I know vectors are guaranteed to be contiguous memory, and so are arrays. So what happens when I do something like this:
std::vector<uint8_t> my_array[10];
my_array[2].push_back(11);
my_array[2].push_back(7);
What would the memory look like? If both need to be contiguous, would every element of the array after my_array[2] be pushed forward a byte every time I do a push_back() on my_array[2]?
Would this be the same situation as when I have an array of structs, where the structs have a member that has a variable size, such as a string or another vector?
Memory footprint of std::vector consists of two parts:
The memory for the std::vector object itself (very small, and independent of the size), and
The memory for the data of the vector (depends on the number of elements in the vector).
The first kind of data will be contiguous in an array; the second kind of data is allocated dynamically, so it would not be contiguous in an array.
This would not be the same as with a C struct that has a flexible data member, because the data portion of std::vector is not always allocated in the same kind of memory, let alone being adjacent to it. The vector itself may be allocated in static, dynamic, or automatic memory areas, while its data is always in the dynamic area. Moreover, when vector is resized, the memory for its data may be moved to a different region.
Each time you call push_back, std::vector checks if it has enough dynamic memory to accommodate the next data element.

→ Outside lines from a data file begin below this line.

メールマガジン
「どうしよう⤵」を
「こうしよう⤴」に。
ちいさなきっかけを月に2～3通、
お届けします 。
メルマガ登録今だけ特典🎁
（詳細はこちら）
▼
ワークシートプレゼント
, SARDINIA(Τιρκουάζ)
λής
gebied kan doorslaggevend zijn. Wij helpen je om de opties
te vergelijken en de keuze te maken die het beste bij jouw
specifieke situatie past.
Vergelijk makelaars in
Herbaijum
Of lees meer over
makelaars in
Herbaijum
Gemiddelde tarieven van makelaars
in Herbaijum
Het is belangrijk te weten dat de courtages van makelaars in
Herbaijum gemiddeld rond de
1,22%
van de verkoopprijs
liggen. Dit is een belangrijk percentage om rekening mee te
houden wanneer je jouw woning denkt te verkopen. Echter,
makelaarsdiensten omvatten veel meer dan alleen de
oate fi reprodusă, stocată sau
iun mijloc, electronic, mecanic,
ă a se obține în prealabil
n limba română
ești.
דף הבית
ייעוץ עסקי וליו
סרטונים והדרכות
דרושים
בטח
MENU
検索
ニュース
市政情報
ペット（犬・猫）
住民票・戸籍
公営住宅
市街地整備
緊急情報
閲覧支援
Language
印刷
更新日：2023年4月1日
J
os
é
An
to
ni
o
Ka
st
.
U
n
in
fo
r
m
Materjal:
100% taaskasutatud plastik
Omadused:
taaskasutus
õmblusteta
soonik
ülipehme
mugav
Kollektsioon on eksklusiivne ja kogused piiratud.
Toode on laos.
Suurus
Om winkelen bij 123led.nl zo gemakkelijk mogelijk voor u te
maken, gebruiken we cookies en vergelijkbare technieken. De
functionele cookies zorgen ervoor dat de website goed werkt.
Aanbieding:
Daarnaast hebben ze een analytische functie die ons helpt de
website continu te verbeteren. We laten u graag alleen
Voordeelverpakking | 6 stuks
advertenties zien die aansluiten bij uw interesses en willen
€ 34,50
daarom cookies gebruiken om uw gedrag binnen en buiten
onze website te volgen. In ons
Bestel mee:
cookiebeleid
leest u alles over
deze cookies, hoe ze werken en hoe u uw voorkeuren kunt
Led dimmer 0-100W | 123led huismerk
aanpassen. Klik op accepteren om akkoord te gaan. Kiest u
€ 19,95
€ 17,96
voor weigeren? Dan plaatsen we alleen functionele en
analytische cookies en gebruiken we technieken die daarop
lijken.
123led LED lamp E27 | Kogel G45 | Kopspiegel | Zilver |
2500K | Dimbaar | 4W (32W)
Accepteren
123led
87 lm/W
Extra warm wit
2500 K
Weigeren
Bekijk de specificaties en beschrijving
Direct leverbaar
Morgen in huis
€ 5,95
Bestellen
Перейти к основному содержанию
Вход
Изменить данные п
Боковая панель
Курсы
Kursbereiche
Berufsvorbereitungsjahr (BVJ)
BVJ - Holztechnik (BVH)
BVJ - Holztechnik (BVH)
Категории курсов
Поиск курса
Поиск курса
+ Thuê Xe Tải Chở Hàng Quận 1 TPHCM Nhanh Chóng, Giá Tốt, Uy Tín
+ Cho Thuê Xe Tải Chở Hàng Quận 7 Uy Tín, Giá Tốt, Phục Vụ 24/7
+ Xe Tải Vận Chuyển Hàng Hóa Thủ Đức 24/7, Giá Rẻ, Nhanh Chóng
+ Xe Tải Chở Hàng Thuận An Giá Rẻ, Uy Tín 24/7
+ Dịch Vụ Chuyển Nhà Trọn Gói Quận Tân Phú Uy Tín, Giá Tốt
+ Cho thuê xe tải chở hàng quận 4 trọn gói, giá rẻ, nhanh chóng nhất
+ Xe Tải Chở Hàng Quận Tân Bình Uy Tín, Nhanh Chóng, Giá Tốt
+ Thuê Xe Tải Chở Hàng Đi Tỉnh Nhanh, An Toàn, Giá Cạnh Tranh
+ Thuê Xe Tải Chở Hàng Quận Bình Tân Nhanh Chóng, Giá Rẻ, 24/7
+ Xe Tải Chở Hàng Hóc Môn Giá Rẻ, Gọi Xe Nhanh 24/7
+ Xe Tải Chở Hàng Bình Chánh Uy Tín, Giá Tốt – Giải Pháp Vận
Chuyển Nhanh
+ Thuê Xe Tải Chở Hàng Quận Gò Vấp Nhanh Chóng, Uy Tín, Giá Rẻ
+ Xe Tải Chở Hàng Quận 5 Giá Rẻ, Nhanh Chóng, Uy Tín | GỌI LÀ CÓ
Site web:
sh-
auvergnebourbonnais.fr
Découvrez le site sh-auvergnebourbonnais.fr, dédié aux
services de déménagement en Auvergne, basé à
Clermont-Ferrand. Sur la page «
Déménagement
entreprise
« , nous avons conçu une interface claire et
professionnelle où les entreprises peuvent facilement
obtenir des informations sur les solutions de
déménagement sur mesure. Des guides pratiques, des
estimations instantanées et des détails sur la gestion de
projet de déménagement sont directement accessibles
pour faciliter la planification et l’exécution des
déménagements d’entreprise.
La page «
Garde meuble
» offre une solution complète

If there is not enough memory, then the vector allocates a bigger chunk of memory, and moves its current content there before pushing the new item.
The vector memory structure is contiguous in memory; however std::vector's all contain a pointer pointing to dynamically allocated memory for the actual storage (which is very very likely not contiguous).
Knowing this, std::vector::push_back will only check to see if the (external) dynamically allocated array has enough capacity to hold the new item, if not it will reallocate space. A push_back on the first vector that overflows will not cause the second vector in the array to reallocate memory, that isn't how it works.
Also, there is no such thing as a struct having a variable size, the size of structures and classes have to be known at compile time.
std::string also has a fixed size, although you may think it is variable, because it also (like vector) has a pointer to the char* it contains.
Related
From this answer, I am led to believe that the members of a class are guaranteed to be contiguous in memory, in the order that they are declared. However, from the docs, "vectors use contiguous storage locations for their elements". So then how is it possible to have multiple vectors in a class, or a vector that is not the last member of a class, given that a vector may resize and spill over into memory that is already allocated?
std::vector is usually implemented as three pointers. One pointer to a dynamically allocated array that stores the vector's contents, one pointer to the end of the used memory and one pointer to the end of the allocated array. No matter how the vector is allocated, the vector's data is stored elsewhere in dynamic storage.
The memory used by each vector is dynamically allocated.
vector container holds object in continuous memory. it is easy to understand for cases like vector. but what if it is a vector of vectors, like vector>, each vector in this vector of vectors can have different length. how does it manage the memory? Does it allocate a fixed length vector every time we push in a new vector? if so, what will happen if the first vector grows out of size during push_back. would it trigger a full vector of vector reallocate and copy/move?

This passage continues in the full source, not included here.